Source data =>
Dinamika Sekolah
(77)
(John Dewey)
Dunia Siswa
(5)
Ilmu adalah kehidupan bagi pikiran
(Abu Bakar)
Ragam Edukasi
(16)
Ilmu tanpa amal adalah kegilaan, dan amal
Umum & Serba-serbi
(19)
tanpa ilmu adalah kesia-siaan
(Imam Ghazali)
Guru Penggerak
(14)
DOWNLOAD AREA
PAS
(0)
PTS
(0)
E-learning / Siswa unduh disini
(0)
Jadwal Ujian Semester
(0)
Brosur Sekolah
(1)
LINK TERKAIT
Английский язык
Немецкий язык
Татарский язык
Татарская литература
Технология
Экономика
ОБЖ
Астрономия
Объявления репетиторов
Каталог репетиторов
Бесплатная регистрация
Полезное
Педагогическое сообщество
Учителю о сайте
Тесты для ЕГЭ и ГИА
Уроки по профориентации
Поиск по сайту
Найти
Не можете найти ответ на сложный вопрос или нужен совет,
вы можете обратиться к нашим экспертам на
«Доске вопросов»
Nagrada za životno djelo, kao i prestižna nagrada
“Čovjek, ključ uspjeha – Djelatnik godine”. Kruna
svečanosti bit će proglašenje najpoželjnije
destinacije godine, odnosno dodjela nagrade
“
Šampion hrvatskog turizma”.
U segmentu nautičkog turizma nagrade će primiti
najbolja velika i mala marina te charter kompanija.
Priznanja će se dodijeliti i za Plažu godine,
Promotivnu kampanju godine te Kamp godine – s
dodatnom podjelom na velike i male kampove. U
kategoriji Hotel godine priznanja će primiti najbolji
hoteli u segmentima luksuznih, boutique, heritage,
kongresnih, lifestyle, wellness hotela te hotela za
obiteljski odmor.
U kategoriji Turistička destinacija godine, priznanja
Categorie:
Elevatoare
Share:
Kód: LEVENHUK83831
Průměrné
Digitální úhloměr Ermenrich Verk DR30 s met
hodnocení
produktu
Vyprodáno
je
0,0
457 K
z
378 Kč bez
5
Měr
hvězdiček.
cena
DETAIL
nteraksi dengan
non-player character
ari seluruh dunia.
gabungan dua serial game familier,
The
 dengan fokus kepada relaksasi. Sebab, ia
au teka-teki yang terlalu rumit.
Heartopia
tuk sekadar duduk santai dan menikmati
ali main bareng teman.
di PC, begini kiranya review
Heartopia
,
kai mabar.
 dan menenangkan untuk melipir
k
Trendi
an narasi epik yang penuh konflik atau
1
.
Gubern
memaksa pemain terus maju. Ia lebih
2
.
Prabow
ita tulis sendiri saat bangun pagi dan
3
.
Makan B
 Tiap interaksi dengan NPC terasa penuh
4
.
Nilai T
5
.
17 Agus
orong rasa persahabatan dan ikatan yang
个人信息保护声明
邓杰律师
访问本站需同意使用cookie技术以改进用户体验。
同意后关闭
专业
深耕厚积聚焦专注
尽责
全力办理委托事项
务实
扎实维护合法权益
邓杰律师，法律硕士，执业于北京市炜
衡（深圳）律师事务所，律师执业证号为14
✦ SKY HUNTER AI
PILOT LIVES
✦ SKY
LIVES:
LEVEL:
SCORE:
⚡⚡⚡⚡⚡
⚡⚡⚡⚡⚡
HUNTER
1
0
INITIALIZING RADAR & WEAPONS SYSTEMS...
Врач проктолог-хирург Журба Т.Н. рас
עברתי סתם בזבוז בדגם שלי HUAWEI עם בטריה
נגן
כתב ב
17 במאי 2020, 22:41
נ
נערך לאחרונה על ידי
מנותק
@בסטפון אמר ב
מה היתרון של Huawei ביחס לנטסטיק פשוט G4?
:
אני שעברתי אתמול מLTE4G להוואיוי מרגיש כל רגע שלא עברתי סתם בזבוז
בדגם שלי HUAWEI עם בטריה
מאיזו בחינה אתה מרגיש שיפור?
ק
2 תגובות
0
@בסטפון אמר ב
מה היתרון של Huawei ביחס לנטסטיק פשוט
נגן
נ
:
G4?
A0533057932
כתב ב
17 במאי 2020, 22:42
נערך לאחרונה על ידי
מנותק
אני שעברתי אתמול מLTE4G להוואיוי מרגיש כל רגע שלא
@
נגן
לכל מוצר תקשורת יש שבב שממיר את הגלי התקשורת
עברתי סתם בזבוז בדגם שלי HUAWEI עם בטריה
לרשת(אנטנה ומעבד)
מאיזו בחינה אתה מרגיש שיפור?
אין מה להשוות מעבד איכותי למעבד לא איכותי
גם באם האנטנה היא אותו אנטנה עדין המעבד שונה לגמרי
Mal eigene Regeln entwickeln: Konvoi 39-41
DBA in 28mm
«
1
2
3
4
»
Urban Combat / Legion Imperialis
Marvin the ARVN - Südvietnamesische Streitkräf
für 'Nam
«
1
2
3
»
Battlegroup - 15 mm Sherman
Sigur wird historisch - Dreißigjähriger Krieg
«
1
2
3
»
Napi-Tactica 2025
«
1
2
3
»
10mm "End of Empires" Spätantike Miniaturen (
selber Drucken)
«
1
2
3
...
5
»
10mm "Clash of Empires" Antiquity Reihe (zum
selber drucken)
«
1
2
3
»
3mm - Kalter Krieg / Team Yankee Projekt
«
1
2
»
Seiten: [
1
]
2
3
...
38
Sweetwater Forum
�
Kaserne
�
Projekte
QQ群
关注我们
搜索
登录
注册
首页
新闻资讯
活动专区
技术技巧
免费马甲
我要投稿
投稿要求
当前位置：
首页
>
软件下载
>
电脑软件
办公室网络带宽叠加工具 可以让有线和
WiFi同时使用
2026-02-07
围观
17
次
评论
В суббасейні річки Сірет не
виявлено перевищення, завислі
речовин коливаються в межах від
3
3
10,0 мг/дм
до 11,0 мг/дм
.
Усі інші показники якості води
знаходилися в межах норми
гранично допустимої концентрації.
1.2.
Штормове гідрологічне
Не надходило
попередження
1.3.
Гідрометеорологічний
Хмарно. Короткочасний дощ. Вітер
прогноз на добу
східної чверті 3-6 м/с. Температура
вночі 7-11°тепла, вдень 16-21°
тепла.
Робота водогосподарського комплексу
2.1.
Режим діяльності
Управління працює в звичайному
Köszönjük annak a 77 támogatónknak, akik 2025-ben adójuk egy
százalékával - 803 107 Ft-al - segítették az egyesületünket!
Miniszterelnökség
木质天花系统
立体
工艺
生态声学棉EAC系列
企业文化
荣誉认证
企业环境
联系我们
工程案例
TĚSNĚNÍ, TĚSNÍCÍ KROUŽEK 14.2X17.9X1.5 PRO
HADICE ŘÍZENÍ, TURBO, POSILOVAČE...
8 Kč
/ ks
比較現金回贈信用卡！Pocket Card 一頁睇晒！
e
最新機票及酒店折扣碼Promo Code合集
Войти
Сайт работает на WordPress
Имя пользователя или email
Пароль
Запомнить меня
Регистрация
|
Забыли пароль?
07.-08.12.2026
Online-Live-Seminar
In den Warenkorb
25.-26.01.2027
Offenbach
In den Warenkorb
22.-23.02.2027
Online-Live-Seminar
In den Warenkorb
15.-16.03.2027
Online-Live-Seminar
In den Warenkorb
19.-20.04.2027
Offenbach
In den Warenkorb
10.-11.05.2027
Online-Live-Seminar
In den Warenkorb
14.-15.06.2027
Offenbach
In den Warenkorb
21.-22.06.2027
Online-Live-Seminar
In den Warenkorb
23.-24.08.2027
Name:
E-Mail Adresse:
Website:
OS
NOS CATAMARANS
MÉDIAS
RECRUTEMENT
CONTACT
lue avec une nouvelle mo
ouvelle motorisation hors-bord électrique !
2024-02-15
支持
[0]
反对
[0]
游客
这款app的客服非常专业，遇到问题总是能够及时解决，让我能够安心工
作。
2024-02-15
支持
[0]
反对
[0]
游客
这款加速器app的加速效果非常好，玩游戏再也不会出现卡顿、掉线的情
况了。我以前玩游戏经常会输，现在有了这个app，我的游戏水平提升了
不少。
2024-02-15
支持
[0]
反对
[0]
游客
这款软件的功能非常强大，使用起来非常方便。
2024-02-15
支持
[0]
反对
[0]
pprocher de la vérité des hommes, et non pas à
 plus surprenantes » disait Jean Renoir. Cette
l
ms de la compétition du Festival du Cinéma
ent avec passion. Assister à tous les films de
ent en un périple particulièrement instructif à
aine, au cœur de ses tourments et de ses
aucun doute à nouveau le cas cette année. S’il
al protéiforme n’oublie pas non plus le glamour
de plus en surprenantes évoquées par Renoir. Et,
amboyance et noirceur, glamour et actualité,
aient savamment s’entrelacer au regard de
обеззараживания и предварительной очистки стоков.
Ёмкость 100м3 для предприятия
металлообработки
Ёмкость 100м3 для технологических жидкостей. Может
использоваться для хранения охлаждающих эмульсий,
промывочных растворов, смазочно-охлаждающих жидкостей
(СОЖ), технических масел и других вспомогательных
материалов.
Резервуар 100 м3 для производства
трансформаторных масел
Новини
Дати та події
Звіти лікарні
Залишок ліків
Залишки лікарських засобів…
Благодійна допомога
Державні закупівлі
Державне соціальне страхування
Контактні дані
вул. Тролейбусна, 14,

About this task => Of the lines in the data, report each one containing the string "שעברתי".

Exercise output =>
אני שעברתי אתמול מLTE4G להוואיוי מרגיש כל רגע שלא עברתי סתם בזבוז
אני שעברתי אתמול מLTE4G להוואיוי מרגיש כל רגע שלא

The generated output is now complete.